START INPUT MATERIAL

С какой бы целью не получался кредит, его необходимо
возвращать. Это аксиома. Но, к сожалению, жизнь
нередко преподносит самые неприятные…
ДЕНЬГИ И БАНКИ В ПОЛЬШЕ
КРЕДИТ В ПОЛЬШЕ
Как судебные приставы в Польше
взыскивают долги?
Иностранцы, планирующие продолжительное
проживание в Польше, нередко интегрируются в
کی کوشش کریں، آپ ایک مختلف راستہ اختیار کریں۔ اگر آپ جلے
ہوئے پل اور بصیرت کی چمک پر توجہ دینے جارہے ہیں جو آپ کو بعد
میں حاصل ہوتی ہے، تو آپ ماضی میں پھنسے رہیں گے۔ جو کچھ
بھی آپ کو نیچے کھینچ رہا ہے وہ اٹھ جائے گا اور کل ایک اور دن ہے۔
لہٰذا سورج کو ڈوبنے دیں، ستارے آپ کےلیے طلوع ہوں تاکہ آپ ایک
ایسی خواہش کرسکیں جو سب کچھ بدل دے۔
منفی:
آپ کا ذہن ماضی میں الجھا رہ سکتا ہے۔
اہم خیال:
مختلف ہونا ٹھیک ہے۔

END INPUT MATERIAL
START INPUT MATERIAL

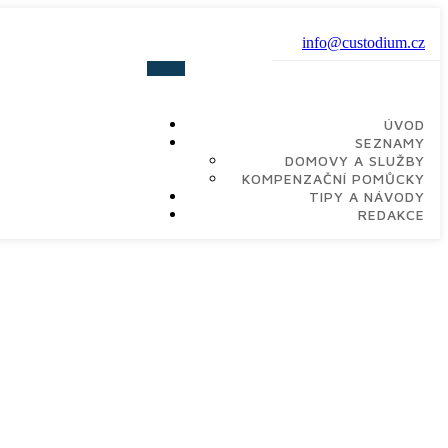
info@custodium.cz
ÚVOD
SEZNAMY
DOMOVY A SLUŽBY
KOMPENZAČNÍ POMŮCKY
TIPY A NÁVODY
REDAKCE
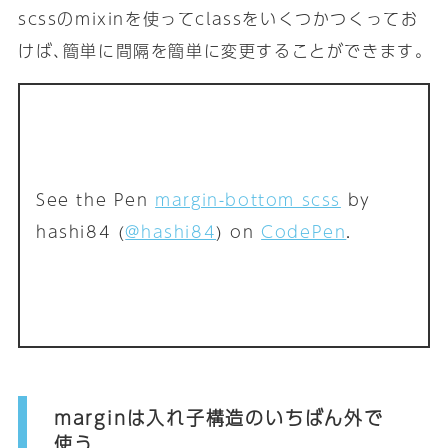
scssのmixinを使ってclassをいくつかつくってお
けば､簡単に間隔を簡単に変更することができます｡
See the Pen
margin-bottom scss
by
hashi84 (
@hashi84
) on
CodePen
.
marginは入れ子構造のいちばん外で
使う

END INPUT MATERIAL
START INPUT MATERIAL

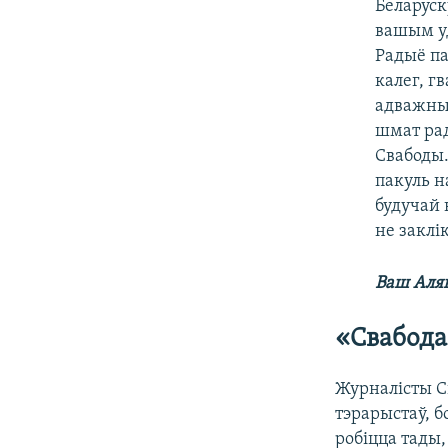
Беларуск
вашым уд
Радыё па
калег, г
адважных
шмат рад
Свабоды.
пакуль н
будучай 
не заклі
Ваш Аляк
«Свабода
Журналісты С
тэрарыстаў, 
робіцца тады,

END INPUT MATERIAL

PROBLEM DESCRIPTION:
Copy every line from the records that holds the string "ماضی".

EXPECTED OUTPUT:
میں حاصل ہوتی ہے، تو آپ ماضی میں پھنسے رہیں گے۔ جو کچھ
آپ کا ذہن ماضی میں الجھا رہ سکتا ہے۔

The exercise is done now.